Moving collectors can be so efficient that in the eighties, there was a famous paper about them called "Garbage Collection Can Be Faster Than Stack Allocation" [1] showing that the cost of managing an object's lifetime with a moving collector can, in principle, be less than a single machine instruction. That's why the cost of heap memory management in Java (and other runtimes that employ moving collectors) cannot be compared to the cost of memory management in languages using free lists, be it C or Python. Their operation is just too different (e.g. in Java, assigning a value to an object field or setting an array cell could sometimes be more expensive than allocating a brand new object/array).
No, you're missing the fact that the allocation of memory and the GC go hand in hand, because you need it so for optimizations. They are designed together to cooperate in modern runtimes.
While the JDK's don't work quite like this, a simple way to picture it is as a a contiguous memory buffer, say, 100MB large. The GC compacts the live objects to the bottom of that buffer. At that point they do know where the end of the used memory is. Say that after compaction, the live objects occupy the bottom 20MB of the buffer (overwriting any dead objects that may have been there). At that point, the GC can choose to uncommit the top 30MB of the buffer and return it to the OS.
With malloc/free there's also this separation. A free operation marks the memory of a freed object in a data structure called a free list. If all the objects in a certain page have been freed, the allocator can choose to uncommit it and return it to the OS (although many modern allocators choose not to do this promptly).
The operation of moving collectors and where there cost is is completely different from free-list approaches. With free list approaches there's some work done to allocate an object and some work done to free it. With moving collectors, there's very little work to allocate an object (typically, just a pointer bump) and no work to free it; there is, however work to keep the object alive. That's why, especially with generational collectors, moving collectors do very little work to manage the memory of objects that don't live for long.

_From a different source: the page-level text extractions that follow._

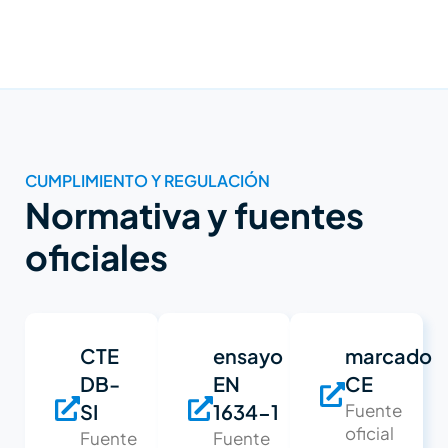
CUMPLIMIENTO Y REGULACIÓN
Normativa y fuentes
oficiales
CTE
ensayo
marcado
DB-
EN
CE
SI
1634-1
Fuente
oficial
Fuente
Fuente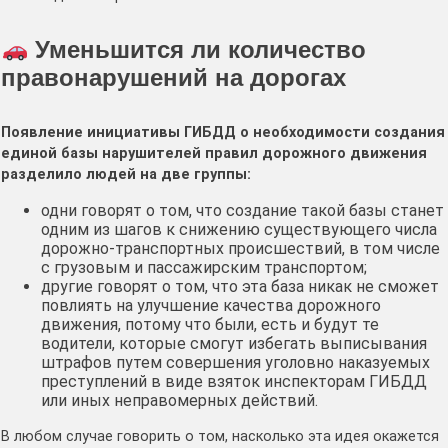
Уменьшится ли количество
правонарушений на дорогах
Появление инициативы ГИБДД о необходимости создания
единой базы нарушителей правил дорожного движения
разделило людей на две группы:
одни говорят о том, что создание такой базы станет
одним из шагов к снижению существующего числа
дорожно-транспортных происшествий, в том числе
с грузовым и пассажирским транспортом;
другие говорят о том, что эта база никак не сможет
повлиять на улучшение качества дорожного
движения, потому что были, есть и будут те
водители, которые смогут избегать выписывания
штрафов путем совершения уголовно наказуемых
преступлений в виде взяток инспекторам ГИБДД
или иных неправомерных действий.
В любом случае говорить о том, насколько эта идея окажется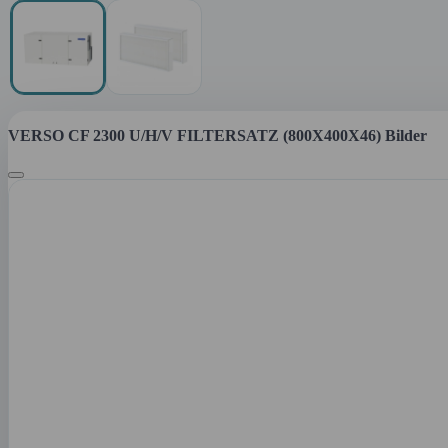
VERSO CF 2300 U/H/V FILTERSATZ (800X400X46) Bilder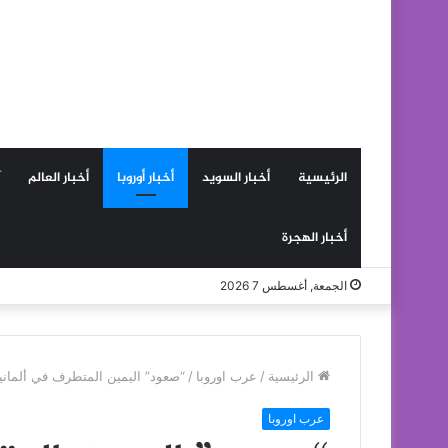
الرئيسية
أخبار السويد
أخبار أوروبا
أخبار العالم
أخبار الهجرة
الجمعة, أغسطس 7 2026
الرئيسية
/
عرب اوروبا
/
“صعود” اليمين المتطرف في ألمانيا
عرب اوروبا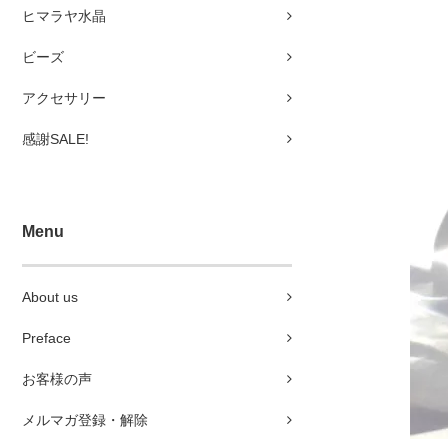
ヒマラヤ水晶
ビーズ
アクセサリー
感謝SALE!
Menu
About us
Preface
お客様の声
メルマガ登録・解除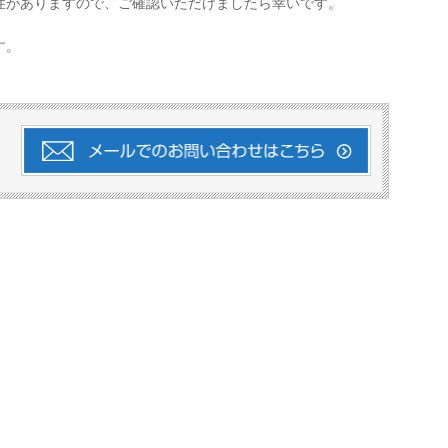
性がありますので、ご確認いただけましたら幸いです。
す。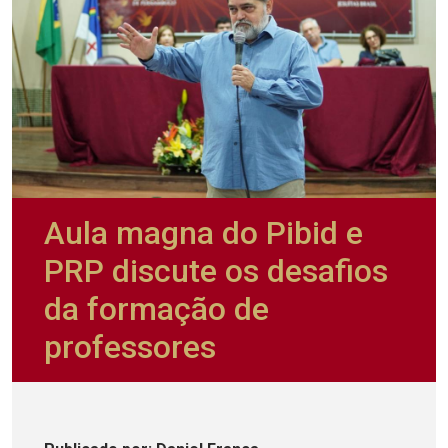
Aula magna do Pibid e
PRP discute os desafios
da formação de
professores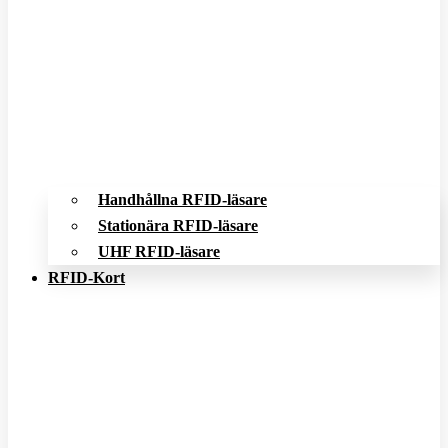
Handhållna RFID-läsare
Stationära RFID-läsare
UHF RFID-läsare
RFID-Kort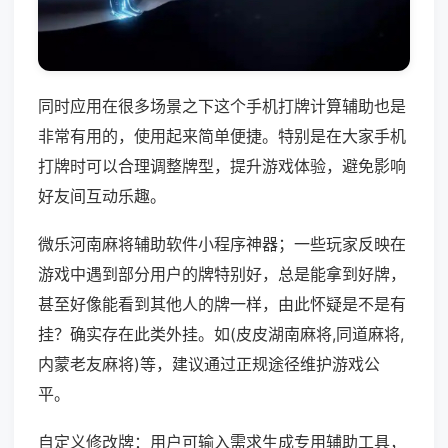
同时应用在很多场景之下这个手机打牌计算辅助也是
非常有用的，使用起来简单便捷。特别是在大家手机
打牌时可以合理调整牌型，提升游戏体验，避免影响
好友间互动乐趣。
微乐河南麻将辅助软件小程序神器；一些玩家反映在
游戏中遇到部分用户的牌特别好，总是能拿到好牌，
甚至好像能看到其他人的牌一样，由此怀疑是不是有
挂？确实存在此类外挂。如(皮皮湖南麻将,同道麻将,
内蒙老友麻将)等，建议通过正规途径维护游戏公
平。
自定义修改牌：用户可输入需求生成专用辅助工具，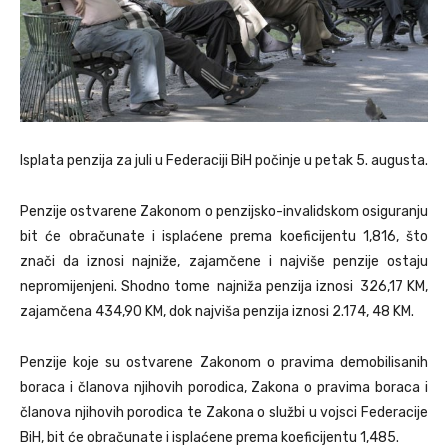
Isplata penzija za juli u Federaciji BiH počinje u petak 5. augusta.
Penzije ostvarene Zakonom o penzijsko-invalidskom osiguranju
bit će obračunate i isplaćene prema koeficijentu 1,816, što
znači da iznosi najniže, zajamčene i najviše penzije ostaju
nepromijenjeni. Shodno tome najniža penzija iznosi 326,17 KM,
zajamčena 434,90 KM, dok najviša penzija iznosi 2.174, 48 KM.
Penzije koje su ostvarene Zakonom o pravima demobilisanih
boraca i članova njihovih porodica, Zakona o pravima boraca i
članova njihovih porodica te Zakona o službi u vojsci Federacije
BiH, bit će obračunate i isplaćene prema koeficijentu 1,485.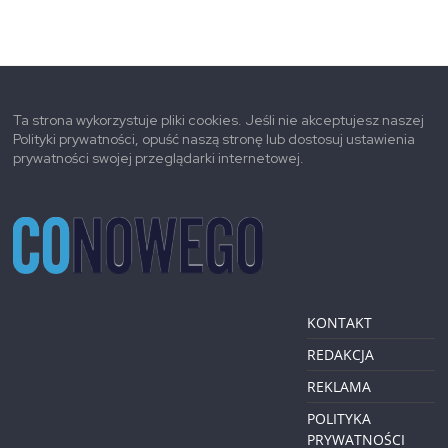
Ta strona wykorzystuje pliki cookies. Jeśli nie akceptujesz naszej
Polityki prywatności, opuść naszą stronę lub dostosuj ustawienia
prywatności swojej przeglądarki internetowej.
KONTAKT
REDAKCJA
REKLAMA
POLITYKA
PRYWATNOŚCI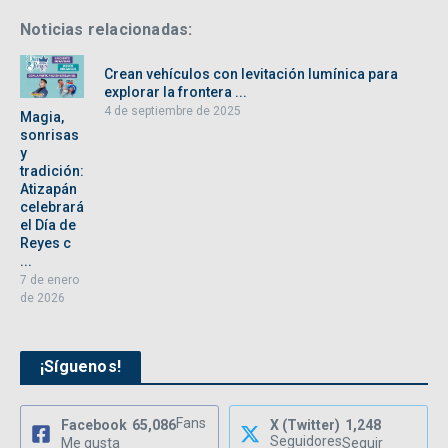
Noticias relacionadas:
Crean vehículos con levitación lumínica para
explorar la frontera ...
4 de septiembre de 2025
Magia,
sonrisas
y
tradición:
Atizapán
celebrará
el Día de
Reyes c
...
7 de enero
de 2026
¡Síguenos!
Fans
Facebook
65,086
X (Twitter)
1,248
Seguidores
Me gusta
Seguir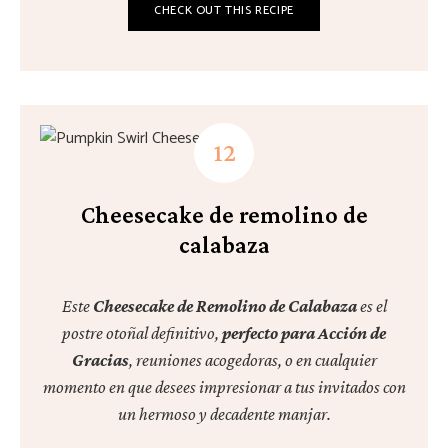
CHECK OUT THIS RECIPE
Cheesecake de remolino de
calabaza
Este
Cheesecake de Remolino de Calabaza
es el
postre otoñal definitivo,
perfecto para Acción de
Gracias
, reuniones acogedoras, o en cualquier
momento en que desees impresionar a tus invitados con
un hermoso y decadente manjar.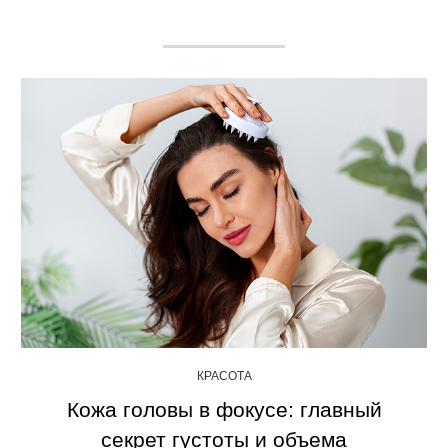
КРАСОТА
Кожа головы в фокусе: главный
секрет густоты и объема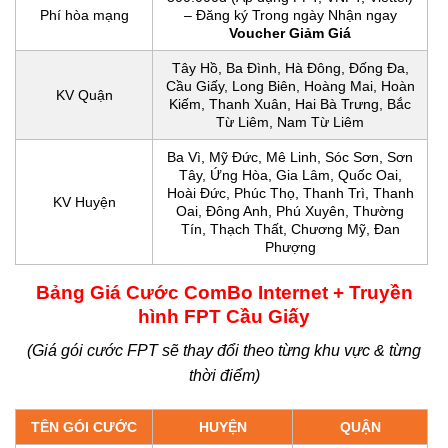
Phí hòa mạng
– Đăng ký Trong ngày Nhận ngay
Voucher Giảm Giá
Tây Hồ, Ba Đình, Hà Đông, Đống Đa,
Cầu Giấy, Long Biên, Hoàng Mai, Hoàn
KV Quận
Kiếm, Thanh Xuân, Hai Bà Trưng, Bắc
Từ Liêm, Nam Từ Liêm
Ba Vì, Mỹ Đức, Mê Linh, Sóc Sơn, Sơn
Tây, Ứng Hòa, Gia Lâm, Quốc Oai,
Hoài Đức, Phúc Thọ, Thanh Trì, Thanh
KV Huyện
Oai, Đông Anh, Phú Xuyên, Thường
Tín, Thạch Thất, Chương Mỹ, Đan
Phượng
Bảng Giá Cước ComBo Internet + Truyền
hình FPT Cầu Giấy
(Giá gói cước FPT sẽ thay đổi theo từng khu vực & từng
thời điểm)
TÊN GÓI CƯỚC
HUYỆN
QUẬN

This is why, when working in Java, it's important not to think about the heap as we do in C. For short-lived objects, the cost of allocatng and "deallocating" them is often not significantly higher than the cost of allocating and deallocating an object on the stack in C. On the other hand, mutating an existing long-lived object could sometimes require some bookkeeping work by the GC, and could be much more costly than allocating (and "deallocating") a new object. That's why Java programmers are discouraged from pooling objects to "help the GC", something that Go developers often do when they run into issues with their non-moving, non-generational collector.